Leave the pictures out, and transcribe the material below exactly from the line with "ndetid hos oss! 🙂" to the line with "Klinik Pratama Sunter", both lines included.

Excerpted records »
= Beginning of Section =
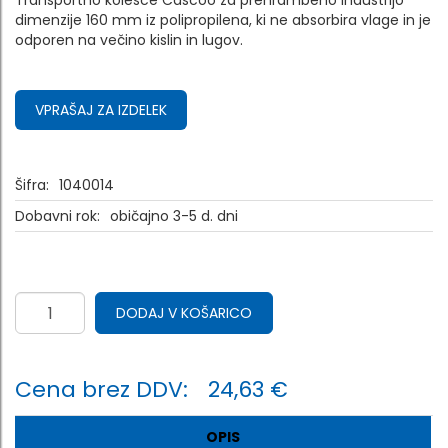
Transportno kolesce Cascoo za prehrambeno industrijo
dimenzije 160 mm iz polipropilena, ki ne absorbira vlage in je
odporen na večino kislin in lugov.
VPRAŠAJ ZA IZDELEK
Šifra:
1040014
Dobavni rok:
običajno 3-5 d. dni
DODAJ V KOŠARICO
Cena brez DDV:
24,63 €
OPIS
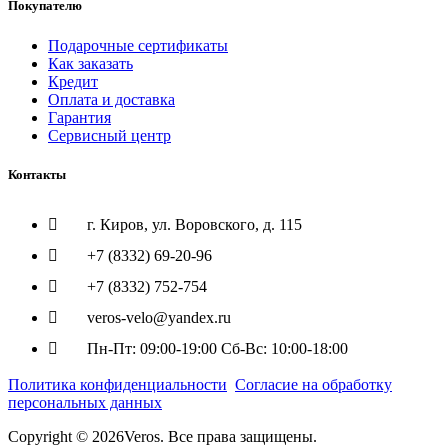
Покупателю
Подарочные сертификаты
Как заказать
Кредит
Оплата и доставка
Гарантия
Сервисный центр
Контакты
г. Киров, ул. Воровского, д. 115
+7 (8332) 69-20-96
+7 (8332) 752-754
veros-velo@yandex.ru
Пн-Пт: 09:00-19:00 Сб-Вс: 10:00-18:00
Политика конфиденциальности
Согласие на обработку
персональных данных
Copyright © 2026Veros. Все права защищены.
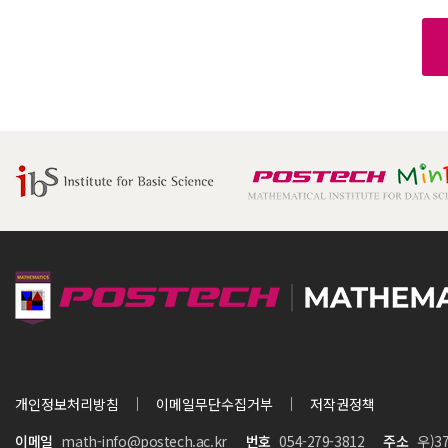
개인정보처리방침
이메일무단수집거부
저작권정책
이메일
math-info@postech.ac.kr
번호
054-279-3812
주소
우)3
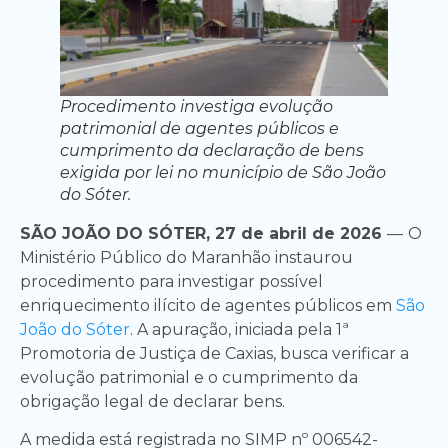
Procedimento investiga evolução
patrimonial de agentes públicos e
cumprimento da declaração de bens
exigida por lei no município de São João
do Sóter.
SÃO JOÃO DO SÓTER, 27 de abril de 2026
—
O
Ministério Público do Maranhão instaurou
procedimento para investigar possível
enriquecimento ilícito de agentes públicos em
São
João do Sóter
. A apuração, iniciada pela 1ª
Promotoria de Justiça de Caxias, busca verificar a
evolução patrimonial e o cumprimento da
obrigação legal de declarar bens.
A medida está registrada no SIMP nº 006542-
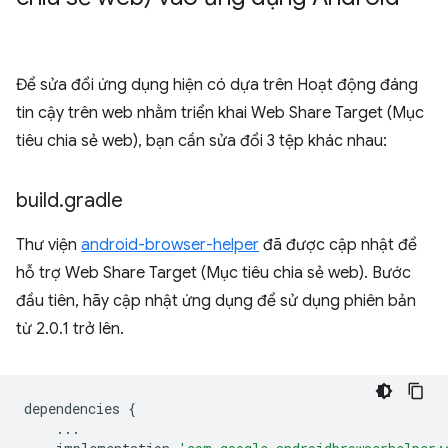
Để sửa đổi ứng dụng hiện có dựa trên Hoạt động đáng
tin cậy trên web nhằm triển khai Web Share Target (Mục
tiêu chia sẻ web), bạn cần sửa đổi 3 tệp khác nhau:
build
.
gradle
Thư viện
android-browser-helper
đã được cập nhật để
hỗ trợ Web Share Target (Mục tiêu chia sẻ web). Bước
đầu tiên, hãy cập nhật ứng dụng để sử dụng phiên bản
từ 2.0.1 trở lên.
dependencies
{
...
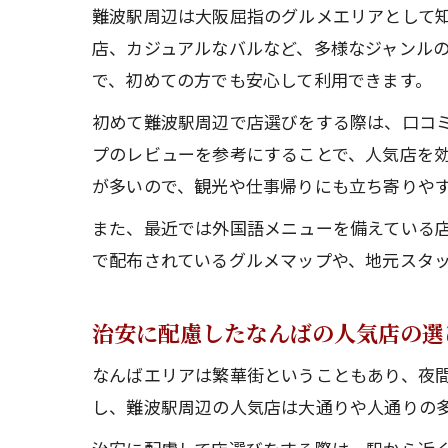
難波駅周辺は大阪屈指のグルメエリアとして
店、カジュアルなバルなど、多様なジャンル
で、初めての方でも安心して利用できます。
初めて難波駅周辺で店選びをする際は、口コミ
プのレビューを参考にすることで、人気店を
が多いので、観光や仕事帰りにも立ち寄りや
また、最近では外国語メニューを備えている
で配布されているグルメマップや、地元スタ
治安に配慮したなんばの人気店の選
なんばエリアは繁華街ということもあり、夜
し、難波駅周辺の人気店は大通りや人通りの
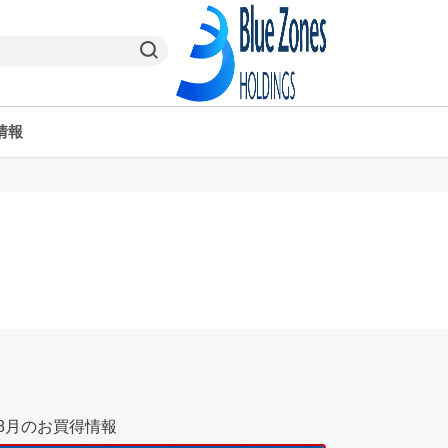
情報
ヤオコーPay
栃木県
ヤオコー予約＆ギフト
東京都
8月のお買得情報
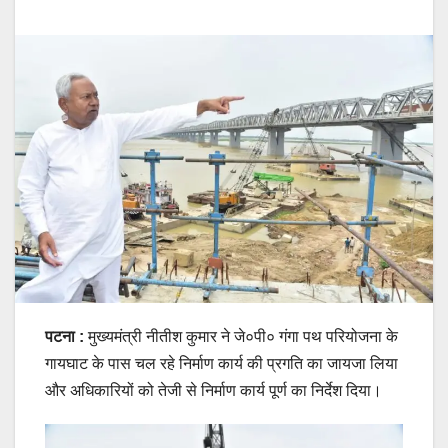
पटना :
मुख्यमंत्री नीतीश कुमार ने जे०पी० गंगा पथ परियोजना के
गायघाट के पास चल रहे निर्माण कार्य की प्रगति का जायजा लिया
और अधिकारियों को तेजी से निर्माण कार्य पूर्ण का निर्देश दिया।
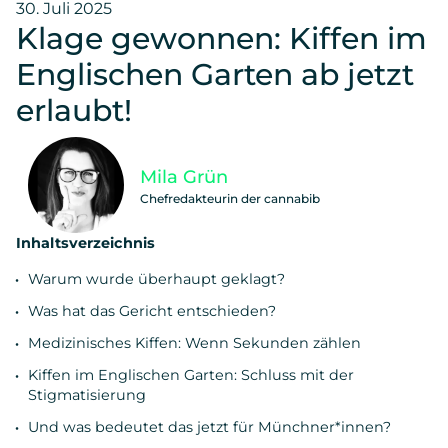
30. Juli 2025
Klage gewonnen: Kiffen im
Englischen Garten ab jetzt
erlaubt!
Mila Grün
Chefredakteurin der cannabib
Inhaltsverzeichnis
Warum wurde überhaupt geklagt?
Was hat das Gericht entschieden?
Medizinisches Kiffen: Wenn Sekunden zählen
Kiffen im Englischen Garten: Schluss mit der
Stigmatisierung
Und was bedeutet das jetzt für Münchner*innen?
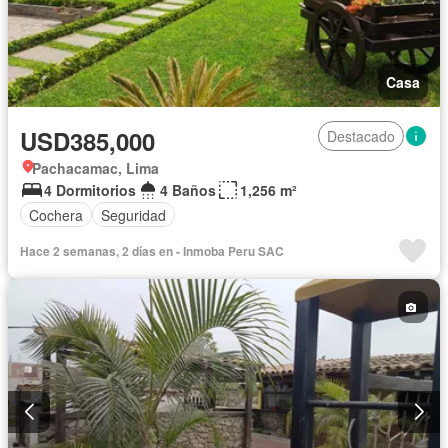
Casa
USD385,000
Destacado
Pachacamac, Lima
4 Dormitorios
4 Baños
1,256 m²
Cochera
Seguridad
Hace 2 semanas, 2 días en - Inmoba Peru SAC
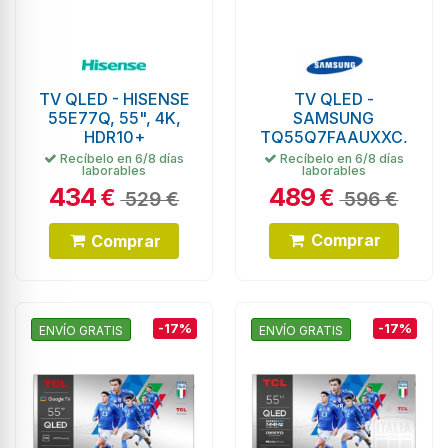
TV QLED - HISENSE
TV QLED -
55E77Q, 55", 4K,
SAMSUNG
HDR10+
TQ55Q7FAAUXXC,
55", 4K, Quantum
Recíbelo en 6/8 días
Recíbelo en 6/8 días
laborables
laborables
HDR, SmartThings
434
489
€
€
529 €
596 €
Comprar
Comprar
-17%
-17%
ENVÍO GRATIS
ENVÍO GRATIS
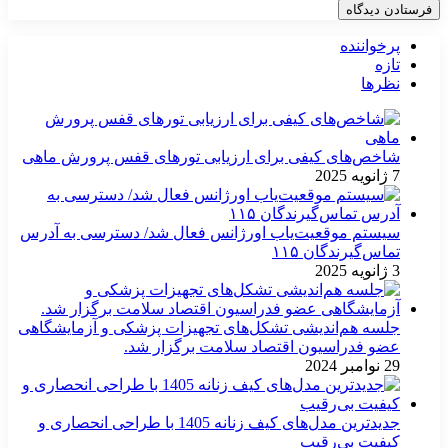
پرخواننده
تازه
نظرها
شاخص‌های کیفی برای ارزیابی تورهای قفس پرورش ماهی
7 ژانویه 2025
سیستم موقعیت‌یاب اورژانس فعال شد/ دسترسی به آدرس
تماس‌گیرندگان ۱۱۵
3 ژانویه 2025
جلسه هم‌اندیشی تشکل‌های تجهیزات پزشکی و آزمایشگاهی
عضو فدراسیون اقتصاد سلامت برگزار شد.
29 نوامبر 2024
جدیدترین مدل‌های کیف زنانه 1405 با طراحی انحصاری و
کیفیت بی‌رقیب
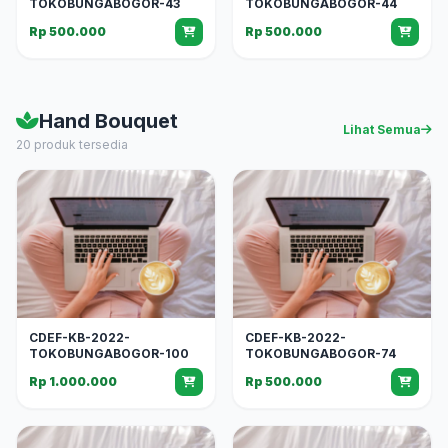
TOKOBUNGABOGOR-43
TOKOBUNGABOGOR-44
Rp 500.000
Rp 500.000
Hand Bouquet
Lihat Semua
20 produk tersedia
CDEF-KB-2022-
CDEF-KB-2022-
TOKOBUNGABOGOR-100
TOKOBUNGABOGOR-74
Rp 1.000.000
Rp 500.000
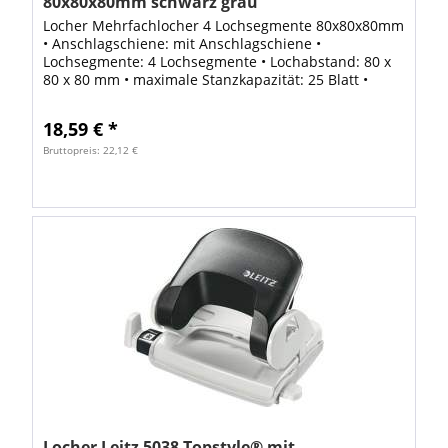
80x80x80mm schwarz grau
Locher Mehrfachlocher 4 Lochsegmente 80x80x80mm
• Anschlagschiene: mit Anschlagschiene •
Lochsegmente: 4 Lochsegmente • Lochabstand: 80 x
80 x 80 mm • maximale Stanzkapazität: 25 Blatt •
Stanzleistung: 2,5 mm • Farbe: lichtgrau/schwarz...
18,59 € *
Bruttopreis: 22,12 €
Locher Leitz 5038 Topstyle® mit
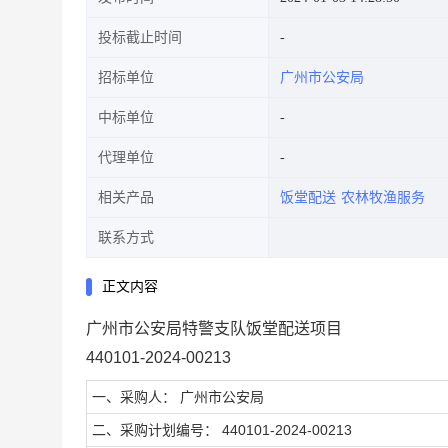
投标截止时间
招标单位
广州市公安局
中标单位
代理单位
相关产品
饭堂配送
农林牧渔服务
联系方式
正文内容
广州市公安局特警支队饭堂配送项目
440101-2024-00213
一、采购人： 广州市公安局
二、采购计划编号： 440101-2024-00213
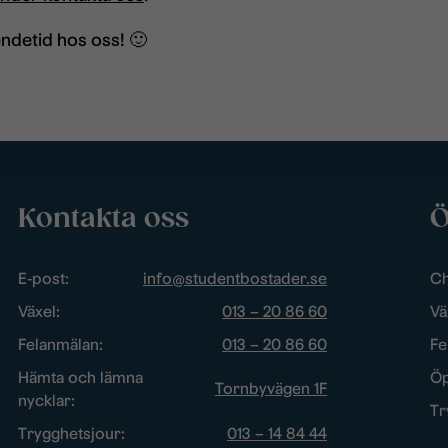
ndetid hos oss! 🙂
Kontakta oss
Ö
E-post:
info@studentbostader.se
Ch
Växel:
013 – 20 86 60
Vä
Felanmälan:
013 – 20 86 60
Fe
Hämta och lämna
Öp
Tornbyvägen 1F
nycklar:
Tr
Trygghetsjour:
013 – 14 84 44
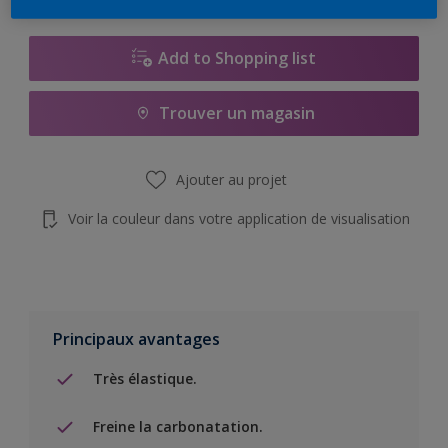
Add to Shopping list
Trouver un magasin
Ajouter au projet
Voir la couleur dans votre application de visualisation
Principaux avantages
Très élastique.
Freine la carbonatation.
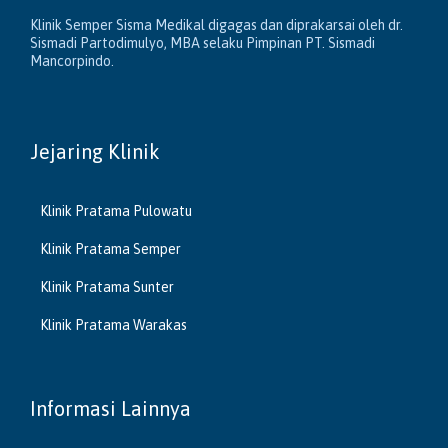
Klinik Semper Sisma Medikal digagas dan diprakarsai oleh dr.
Sismadi Partodimulyo, MBA selaku Pimpinan PT. Sismadi
Mancorpindo.
Jejaring Klinik
Klinik Pratama Pulowatu
Klinik Pratama Semper
Klinik Pratama Sunter
Klinik Pratama Warakas
Informasi Lainnya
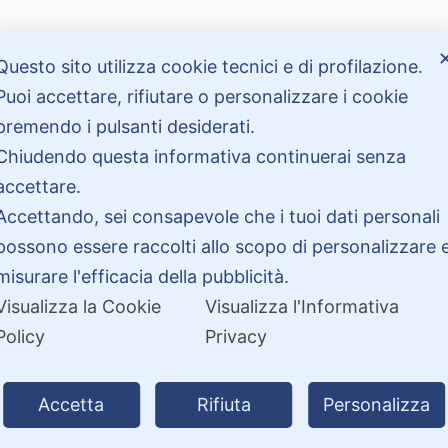
Bisogno di aiuto?
Questo sito utilizza cookie tecnici e di profilazione.
Puoi accettare, rifiutare o personalizzare i cookie
premendo i pulsanti desiderati.
Contattaci
Chiudendo questa informativa continuerai senza
Garanzie
accettare.
Accettando, sei consapevole che i tuoi dati personali
possono essere raccolti allo scopo di personalizzare 
misurare l'efficacia della pubblicità.
Visualizza la Cookie
Visualizza l'Informativa
Policy
Privacy
26 PitDriver | CROCO DEAL S.R.L. VIA DEL SALICE 105, 97100 RAGUSA 
Accetta
Rifiuta
Personalizza
| Partita IVA 01877990885 |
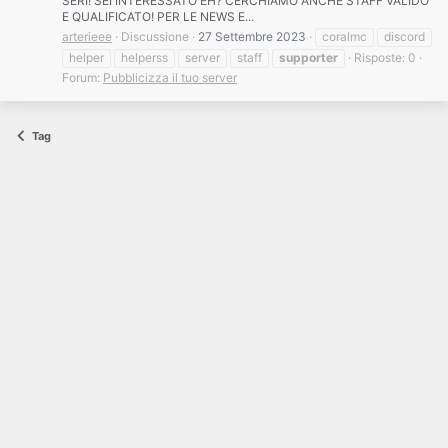
SERI! SEI INTERESSATO EH? CERCHIAMO ANCHE STAFF VALIDO
E QUALIFICATO! PER LE NEWS E...
arterieee
Discussione
27 Settembre 2023
coralmc
discord
helper
helperss
server
staff
supporter
Risposte: 0
Forum:
Pubblicizza il tuo server
Tag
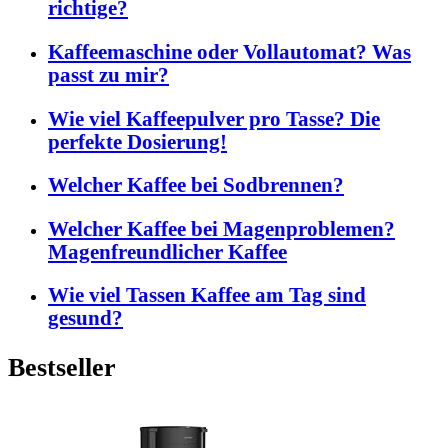
richtige?
Kaffeemaschine oder Vollautomat? Was
passt zu mir?
Wie viel Kaffeepulver pro Tasse? Die
perfekte Dosierung!
Welcher Kaffee bei Sodbrennen?
Welcher Kaffee bei Magenproblemen?
Magenfreundlicher Kaffee
Wie viel Tassen Kaffee am Tag sind
gesund?
Bestseller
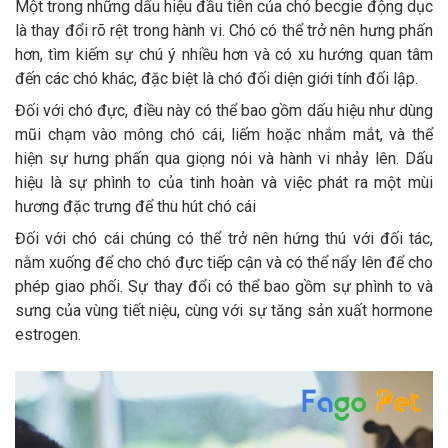
Một trong những dấu hiệu đầu tiên của chó becgie động dục
Thông tin về chó
spa cho thú cưng
là thay đổi rõ rệt trong hành vi. Chó có thể trở nên hưng phấn
hơn, tìm kiếm sự chú ý nhiều hơn và có xu hướng quan tâm
Thông tin về mèo
đến các chó khác, đặc biệt là chó đối diện giới tính đối lập.
Đối với chó đực, điều này có thể bao gồm dấu hiệu như dùng
CHÍNH SÁCH
mũi chạm vào mông chó cái, liếm hoặc nhắm mắt, và thể
hiện sự hưng phấn qua giọng nói và hành vi nhảy lên. Dấu
Chính sách mua hàng
Chính sách vận chuyển
hiệu là sự phình to của tinh hoàn và việc phát ra một mùi
hương đặc trưng để thu hút chó cái
Chính sách bảo hành
Chính sách bảo mật
Đối với chó cái chúng có thể trở nên hứng thú với đối tác,
Chính sách đổi trả
nằm xuống để cho chó đực tiếp cận và có thể nẩy lên để cho
phép giao phối. Sự thay đổi có thể bao gồm sự phình to và
sưng của vùng tiết niệu, cùng với sự tăng sản xuất hormone
LIÊN HỆ
estrogen.
TỔNG ĐÀI TƯ VẤN
0929894774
= End of Section =
Output »
ndetid hos oss! 🙂
Kontakta oss
Ö
E-post:
info@studentbostader.se
Ch
Växel:
013 – 20 86 60
Vä
Felanmälan:
013 – 20 86 60
Fe
Hämta och lämna
Öp
Tornbyvägen 1F
nycklar:
Tr
Trygghetsjour:
013 – 14 84 44
Add to Shopping list
Trouver un magasin
Ajouter au projet
Voir la couleur dans votre application de visualisation
Principaux avantages
Très élastique.
Freine la carbonatation.
Klinik Semper Sisma Medikal digagas dan diprakarsai oleh dr.
Sismadi Partodimulyo, MBA selaku Pimpinan PT. Sismadi
Mancorpindo.
Jejaring Klinik
Klinik Pratama Pulowatu
Klinik Pratama Semper
Klinik Pratama Sunter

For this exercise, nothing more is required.